Data entries:
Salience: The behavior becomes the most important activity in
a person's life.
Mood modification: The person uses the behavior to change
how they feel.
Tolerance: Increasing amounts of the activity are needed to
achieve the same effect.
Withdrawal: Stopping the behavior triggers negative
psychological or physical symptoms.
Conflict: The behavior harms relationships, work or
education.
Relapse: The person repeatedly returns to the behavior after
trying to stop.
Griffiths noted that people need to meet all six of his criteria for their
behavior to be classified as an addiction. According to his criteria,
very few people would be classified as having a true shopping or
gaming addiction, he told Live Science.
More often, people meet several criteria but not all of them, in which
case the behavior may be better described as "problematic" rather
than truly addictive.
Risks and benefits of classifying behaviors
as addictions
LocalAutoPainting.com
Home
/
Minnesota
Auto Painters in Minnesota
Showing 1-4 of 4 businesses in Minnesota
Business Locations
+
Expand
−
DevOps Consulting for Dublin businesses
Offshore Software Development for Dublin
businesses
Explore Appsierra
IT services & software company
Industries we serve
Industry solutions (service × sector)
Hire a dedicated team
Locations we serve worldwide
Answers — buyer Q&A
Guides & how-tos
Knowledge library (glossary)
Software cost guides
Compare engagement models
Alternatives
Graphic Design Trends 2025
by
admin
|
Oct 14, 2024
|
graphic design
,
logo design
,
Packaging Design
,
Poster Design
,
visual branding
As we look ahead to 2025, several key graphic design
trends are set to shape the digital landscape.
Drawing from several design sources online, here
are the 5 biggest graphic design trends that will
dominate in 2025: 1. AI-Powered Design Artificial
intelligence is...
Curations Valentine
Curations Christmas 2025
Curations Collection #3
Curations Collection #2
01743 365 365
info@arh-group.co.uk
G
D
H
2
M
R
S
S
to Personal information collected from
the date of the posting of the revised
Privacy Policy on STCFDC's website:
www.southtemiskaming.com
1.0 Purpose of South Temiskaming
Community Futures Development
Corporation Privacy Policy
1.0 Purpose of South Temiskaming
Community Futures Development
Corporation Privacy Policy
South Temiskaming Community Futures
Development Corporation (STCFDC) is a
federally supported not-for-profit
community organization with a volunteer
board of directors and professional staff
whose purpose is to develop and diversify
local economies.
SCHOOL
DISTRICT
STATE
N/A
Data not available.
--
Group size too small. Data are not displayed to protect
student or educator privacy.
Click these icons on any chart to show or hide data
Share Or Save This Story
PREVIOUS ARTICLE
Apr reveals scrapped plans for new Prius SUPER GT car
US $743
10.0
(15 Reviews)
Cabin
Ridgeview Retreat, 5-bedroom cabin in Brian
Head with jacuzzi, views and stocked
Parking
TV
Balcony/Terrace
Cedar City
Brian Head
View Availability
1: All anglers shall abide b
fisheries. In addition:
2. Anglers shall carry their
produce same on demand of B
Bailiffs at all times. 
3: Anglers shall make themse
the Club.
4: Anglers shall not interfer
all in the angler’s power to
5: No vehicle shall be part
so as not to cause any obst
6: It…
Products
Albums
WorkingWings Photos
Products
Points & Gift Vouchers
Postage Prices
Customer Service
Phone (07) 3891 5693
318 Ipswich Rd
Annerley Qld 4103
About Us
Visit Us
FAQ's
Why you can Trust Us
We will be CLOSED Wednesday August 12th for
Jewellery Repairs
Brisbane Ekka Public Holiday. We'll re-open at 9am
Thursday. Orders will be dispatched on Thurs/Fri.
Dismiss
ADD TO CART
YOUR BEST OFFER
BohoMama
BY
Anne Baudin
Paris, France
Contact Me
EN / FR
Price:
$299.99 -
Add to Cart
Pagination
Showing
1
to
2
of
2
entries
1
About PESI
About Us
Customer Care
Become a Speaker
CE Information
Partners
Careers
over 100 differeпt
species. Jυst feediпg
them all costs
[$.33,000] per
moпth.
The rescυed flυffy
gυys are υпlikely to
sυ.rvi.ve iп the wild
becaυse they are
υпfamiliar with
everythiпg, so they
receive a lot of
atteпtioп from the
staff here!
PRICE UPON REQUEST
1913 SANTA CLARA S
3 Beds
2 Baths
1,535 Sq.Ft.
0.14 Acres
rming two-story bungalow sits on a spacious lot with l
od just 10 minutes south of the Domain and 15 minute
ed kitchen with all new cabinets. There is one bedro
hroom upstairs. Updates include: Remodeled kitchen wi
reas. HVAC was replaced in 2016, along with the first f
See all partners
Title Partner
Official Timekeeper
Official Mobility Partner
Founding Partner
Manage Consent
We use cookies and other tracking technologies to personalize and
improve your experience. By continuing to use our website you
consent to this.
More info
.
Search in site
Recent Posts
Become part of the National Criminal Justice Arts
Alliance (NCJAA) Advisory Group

* _TASK DETAILS_
Return every line above exactly as it stands.

* _ANSWER BELOW_
Salience: The behavior becomes the most important activity in
a person's life.
Mood modification: The person uses the behavior to change
how they feel.
Tolerance: Increasing amounts of the activity are needed to
achieve the same effect.
Withdrawal: Stopping the behavior triggers negative
psychological or physical symptoms.
Conflict: The behavior harms relationships, work or
education.
Relapse: The person repeatedly returns to the behavior after
trying to stop.
Griffiths noted that people need to meet all six of his criteria for their
behavior to be classified as an addiction. According to his criteria,
very few people would be classified as having a true shopping or
gaming addiction, he told Live Science.
More often, people meet several criteria but not all of them, in which
case the behavior may be better described as "problematic" rather
than truly addictive.
Risks and benefits of classifying behaviors
as addictions
LocalAutoPainting.com
Home
/
Minnesota
Auto Painters in Minnesota
Showing 1-4 of 4 businesses in Minnesota
Business Locations
+
Expand
−
DevOps Consulting for Dublin businesses
Offshore Software Development for Dublin
businesses
Explore Appsierra
IT services & software company
Industries we serve
Industry solutions (service × sector)
Hire a dedicated team
Locations we serve worldwide
Answers — buyer Q&A
Guides & how-tos
Knowledge library (glossary)
Software cost guides
Compare engagement models
Alternatives
Graphic Design Trends 2025
by
admin
|
Oct 14, 2024
|
graphic design
,
logo design
,
Packaging Design
,
Poster Design
,
visual branding
As we look ahead to 2025, several key graphic design
trends are set to shape the digital landscape.
Drawing from several design sources online, here
are the 5 biggest graphic design trends that will
dominate in 2025: 1. AI-Powered Design Artificial
intelligence is...
Curations Valentine
Curations Christmas 2025
Curations Collection #3
Curations Collection #2
01743 365 365
info@arh-group.co.uk
G
D
H
2
M
R
S
S
to Personal information collected from
the date of the posting of the revised
Privacy Policy on STCFDC's website:
www.southtemiskaming.com
1.0 Purpose of South Temiskaming
Community Futures Development
Corporation Privacy Policy
1.0 Purpose of South Temiskaming
Community Futures Development
Corporation Privacy Policy
South Temiskaming Community Futures
Development Corporation (STCFDC) is a
federally supported not-for-profit
community organization with a volunteer
board of directors and professional staff
whose purpose is to develop and diversify
local economies.
SCHOOL
DISTRICT
STATE
N/A
Data not available.
--
Group size too small. Data are not displayed to protect
student or educator privacy.
Click these icons on any chart to show or hide data
Share Or Save This Story
PREVIOUS ARTICLE
Apr reveals scrapped plans for new Prius SUPER GT car
US $743
10.0
(15 Reviews)
Cabin
Ridgeview Retreat, 5-bedroom cabin in Brian
Head with jacuzzi, views and stocked
Parking
TV
Balcony/Terrace
Cedar City
Brian Head
View Availability
1: All anglers shall abide b
fisheries. In addition:
2. Anglers shall carry their
produce same on demand of B
Bailiffs at all times. 
3: Anglers shall make themse
the Club.
4: Anglers shall not interfer
all in the angler’s power to
5: No vehicle shall be part
so as not to cause any obst
6: It…
Products
Albums
WorkingWings Photos
Products
Points & Gift Vouchers
Postage Prices
Customer Service
Phone (07) 3891 5693
318 Ipswich Rd
Annerley Qld 4103
About Us
Visit Us
FAQ's
Why you can Trust Us
We will be CLOSED Wednesday August 12th for
Jewellery Repairs
Brisbane Ekka Public Holiday. We'll re-open at 9am
Thursday. Orders will be dispatched on Thurs/Fri.
Dismiss
ADD TO CART
YOUR BEST OFFER
BohoMama
BY
Anne Baudin
Paris, France
Contact Me
EN / FR
Price:
$299.99 -
Add to Cart
Pagination
Showing
1
to
2
of
2
entries
1
About PESI
About Us
Customer Care
Become a Speaker
CE Information
Partners
Careers
over 100 differeпt
species. Jυst feediпg
them all costs
[$.33,000] per
moпth.
The rescυed flυffy
gυys are υпlikely to
sυ.rvi.ve iп the wild
becaυse they are
υпfamiliar with
everythiпg, so they
receive a lot of
atteпtioп from the
staff here!
PRICE UPON REQUEST
1913 SANTA CLARA S
3 Beds
2 Baths
1,535 Sq.Ft.
0.14 Acres
rming two-story bungalow sits on a spacious lot with l
od just 10 minutes south of the Domain and 15 minute
ed kitchen with all new cabinets. There is one bedro
hroom upstairs. Updates include: Remodeled kitchen wi
reas. HVAC was replaced in 2016, along with the first f
See all partners
Title Partner
Official Timekeeper
Official Mobility Partner
Founding Partner
Manage Consent
We use cookies and other tracking technologies to personalize and
improve your experience. By continuing to use our website you
consent to this.
More info
.
Search in site
Recent Posts
Become part of the National Criminal Justice Arts
Alliance (NCJAA) Advisory Group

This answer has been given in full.